Though heads of government now meet alone at the summit, the separate meetings of other G8 ministers continue to proliferate: not only foreign and finance ministers, but environment, employment, energy, education, development, interior and justice ministers also meet, sometimes in combination. G8 health ministers meet for the first time later in 2005. These meetings may go beyond the G8 membership and are increasingly detached from the summit process, pursuing their own agendas. Meanwhile the heads have developed links with non-government forces, including business and civil society. These received a setback in 2001, when the Genoa summit was beset by riots in which a demonstrator was killed. For the next two years civil society groups were held at a safe distance from the summit, while at Sea Island the American hosts kept them out altogether. In 2005 the British hosts have sought to engage more closely, especially with charities at work in Africa. For the first time there was a session between the sherpas and a group of NGOs, as part of the summit preparations.

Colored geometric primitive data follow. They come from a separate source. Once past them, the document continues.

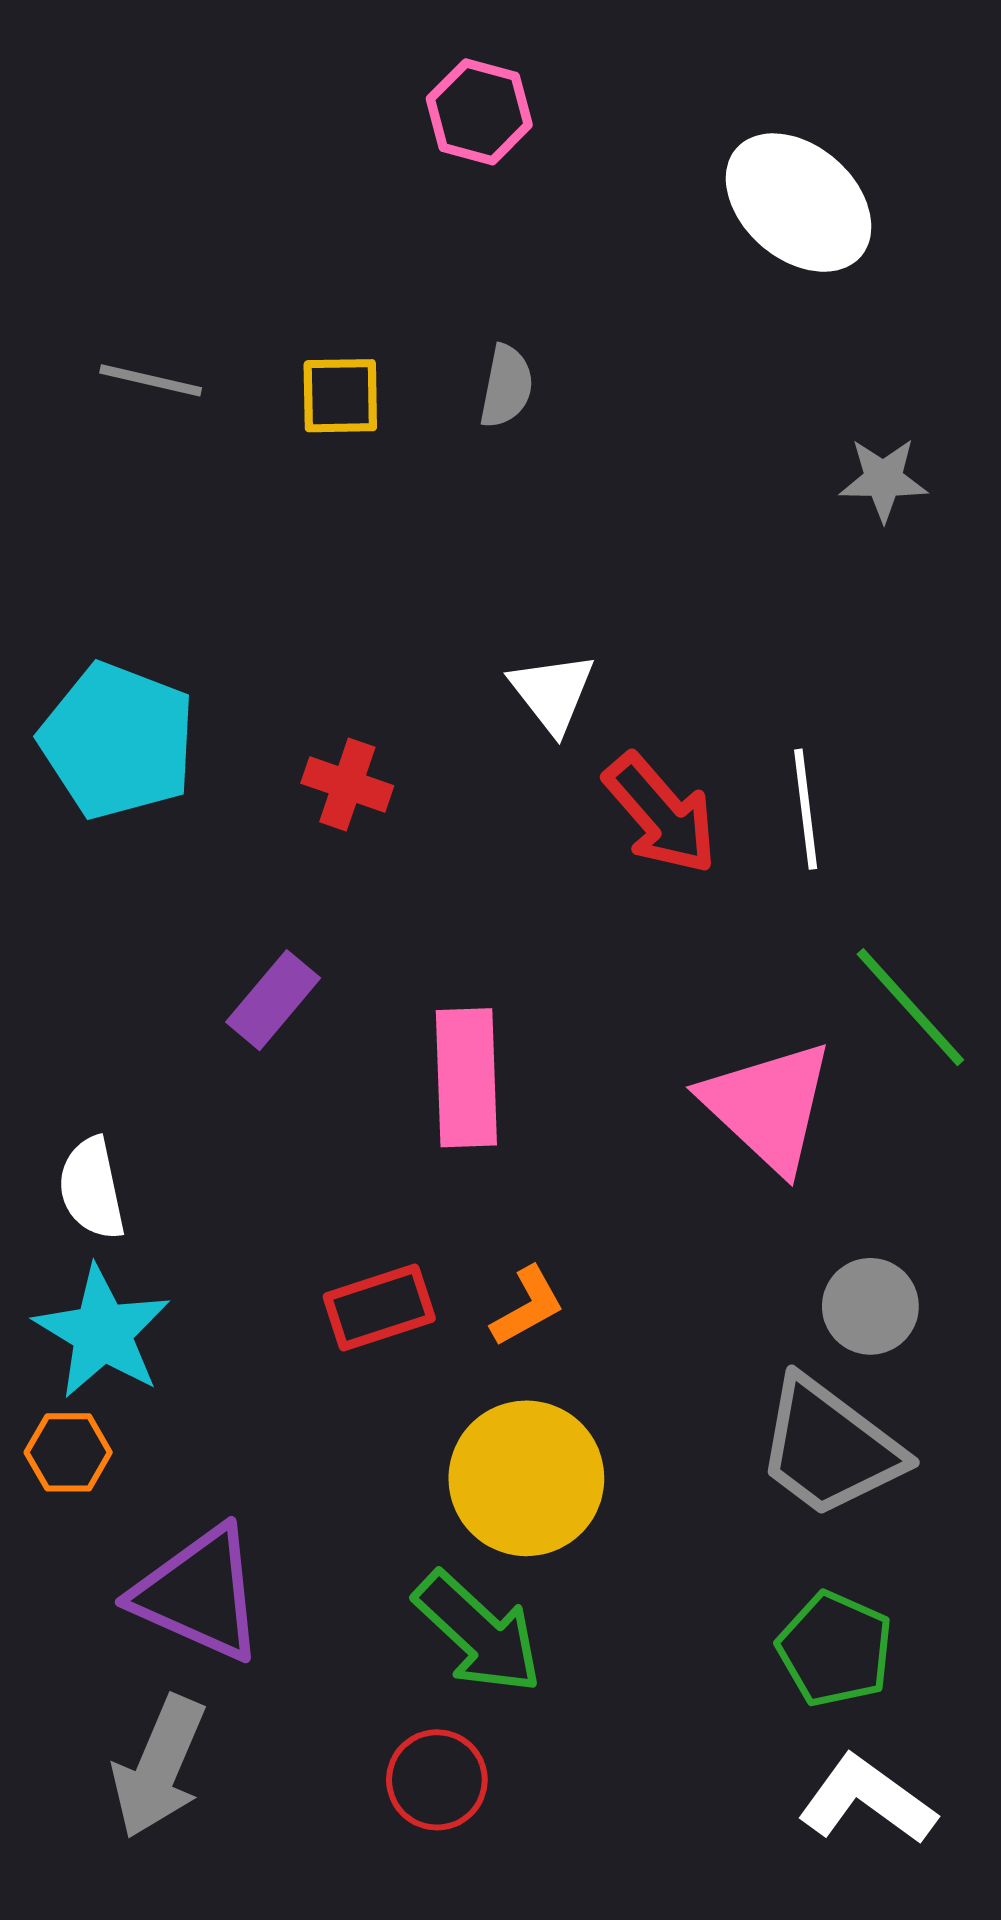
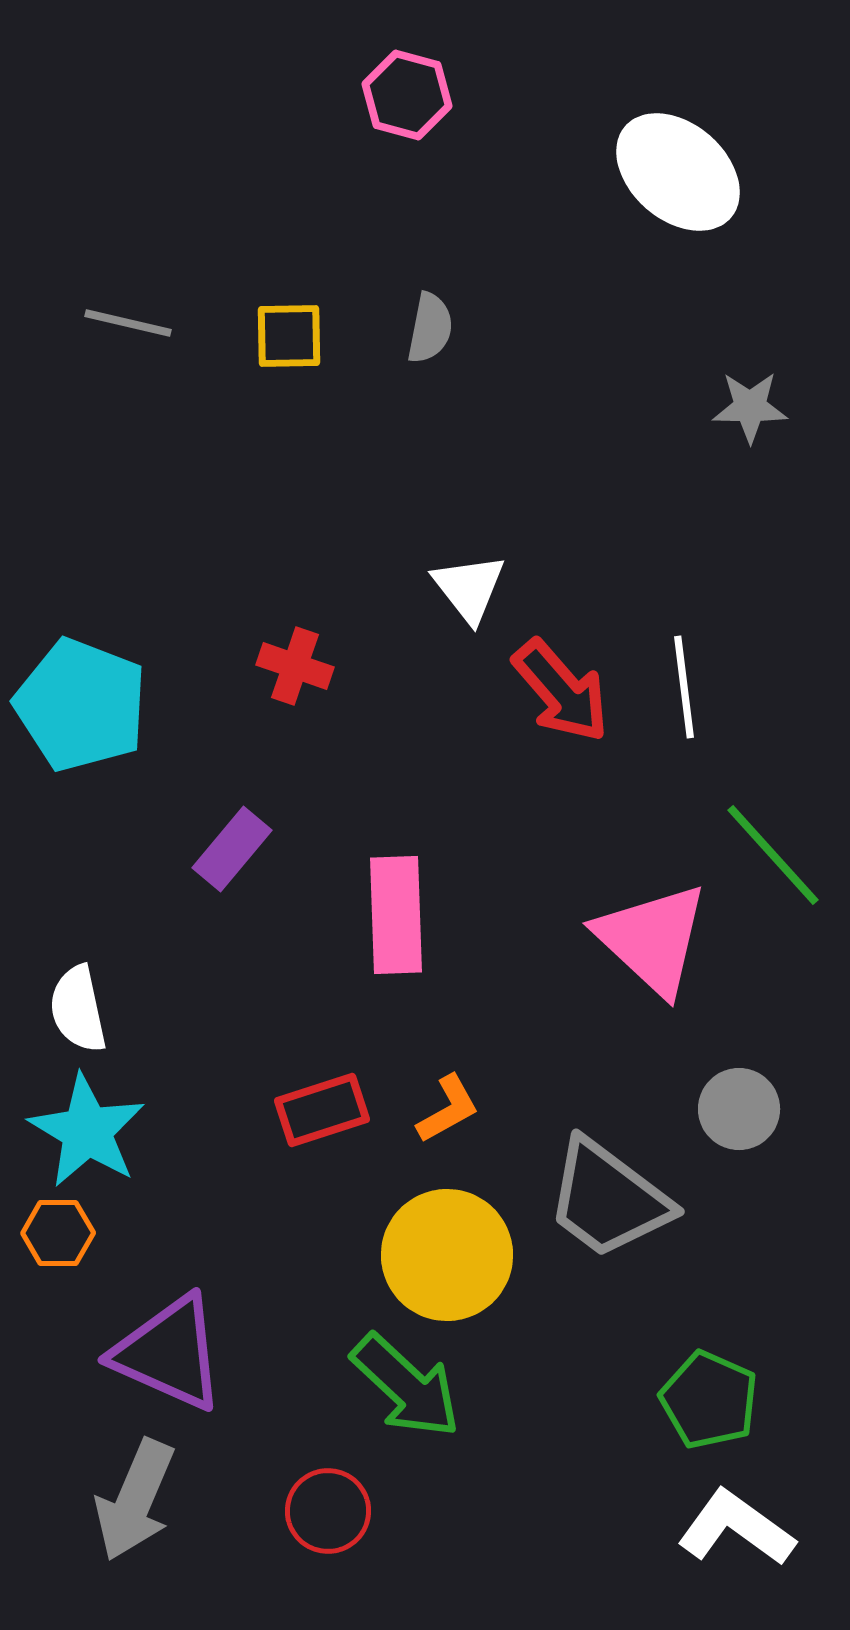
cyan pentagon: (118, 741) -> (81, 705), moved
gray trapezoid: (829, 1448) -> (608, 1199), moved
red circle: (437, 1780) -> (328, 1511), moved

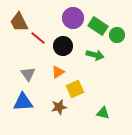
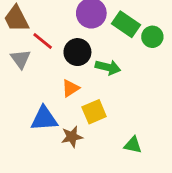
green arrow: (95, 55) -> (108, 67), moved
gray triangle: (28, 74) -> (21, 59), moved
blue triangle: (23, 102) -> (44, 119), moved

The discipline of simple agendas, of a few topics and shorter documents was observed from Birmingham 1998 to Kananaskis 2002, with only some wavering by Japan in 2000. But the French hosts for Evian in 2003 and again the Americans in 2004 did not establish a tight agenda early on, but chose broad, all-embracing themes. In consequence, more and more topics were added and these summits issued a record volume of documents, of variable quality. For Gleneagles the British hosts have returned to the rigour introduced at Birmingham: two topics only — Africa and climate change — and a focus on economic rather than political issues.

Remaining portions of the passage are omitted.